Required action:
Print out the data below in full and exactly, skipping the pictures.

Document understanding data
○ ○ ○

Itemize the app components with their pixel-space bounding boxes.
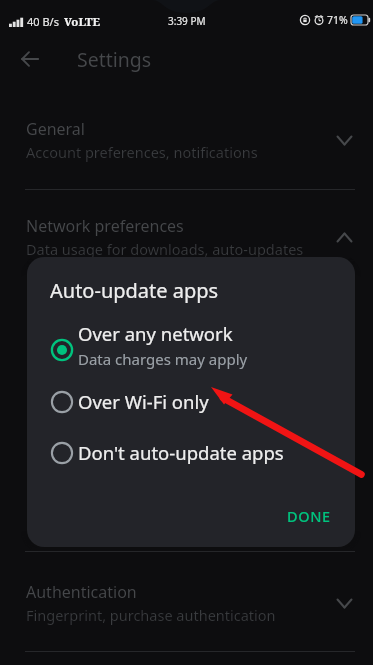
staticText: Network preferences — [26, 215, 184, 237]
staticText: Fingerprint, purchase authentication — [26, 605, 276, 625]
button[interactable]: General — [0, 116, 373, 172]
staticText: DONE — [287, 506, 331, 526]
button[interactable]: Over Wi-Fi only — [27, 376, 355, 427]
staticText: VoLTE — [64, 14, 101, 27]
staticText: 71% — [327, 13, 348, 27]
button[interactable]: Authentication — [0, 579, 373, 635]
staticText: Over Wi-Fi only — [78, 389, 209, 414]
staticText: Don't auto-update apps — [78, 440, 284, 465]
staticText: Settings — [77, 46, 152, 73]
staticText: Authentication — [26, 581, 137, 603]
staticText: Data charges may apply — [78, 349, 248, 369]
button[interactable]: Network preferences — [0, 213, 373, 269]
staticText: Auto-update apps — [50, 277, 219, 304]
button[interactable]: Over any network — [27, 317, 355, 373]
staticText: 40 B/s — [27, 14, 59, 27]
button[interactable]: Don't auto-update apps — [27, 427, 355, 478]
staticText: Data usage for downloads, auto-updates — [26, 239, 304, 259]
staticText: Over any network — [78, 321, 233, 346]
staticText: Account preferences, notifications — [26, 142, 258, 162]
staticText: General — [26, 118, 85, 140]
button[interactable]: Back — [9, 38, 51, 80]
button[interactable]: DONE — [275, 498, 343, 534]
staticText: 3:39 PM — [168, 14, 206, 28]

○ ○ ○

Reply:
Itemize the app components with their pixel-space bounding boxes.
staticText: Network preferences — [26, 215, 184, 237]
staticText: Fingerprint, purchase authentication — [26, 605, 276, 625]
button[interactable]: General — [0, 116, 373, 172]
staticText: DONE — [287, 506, 331, 526]
button[interactable]: Over Wi-Fi only — [27, 376, 355, 427]
staticText: VoLTE — [64, 14, 101, 27]
staticText: 71% — [327, 13, 348, 27]
button[interactable]: Authentication — [0, 579, 373, 635]
staticText: Over Wi-Fi only — [78, 389, 209, 414]
staticText: Don't auto-update apps — [78, 440, 284, 465]
staticText: Settings — [77, 46, 152, 73]
staticText: Authentication — [26, 581, 137, 603]
staticText: Data charges may apply — [78, 349, 248, 369]
button[interactable]: Network preferences — [0, 213, 373, 269]
staticText: Auto-update apps — [50, 277, 219, 304]
button[interactable]: Over any network — [27, 317, 355, 373]
staticText: 40 B/s — [27, 14, 59, 27]
button[interactable]: Don't auto-update apps — [27, 427, 355, 478]
staticText: Data usage for downloads, auto-updates — [26, 239, 304, 259]
staticText: Over any network — [78, 321, 233, 346]
staticText: Account preferences, notifications — [26, 142, 258, 162]
staticText: General — [26, 118, 85, 140]
button[interactable]: Back — [9, 38, 51, 80]
button[interactable]: DONE — [275, 498, 343, 534]
staticText: 3:39 PM — [168, 14, 206, 28]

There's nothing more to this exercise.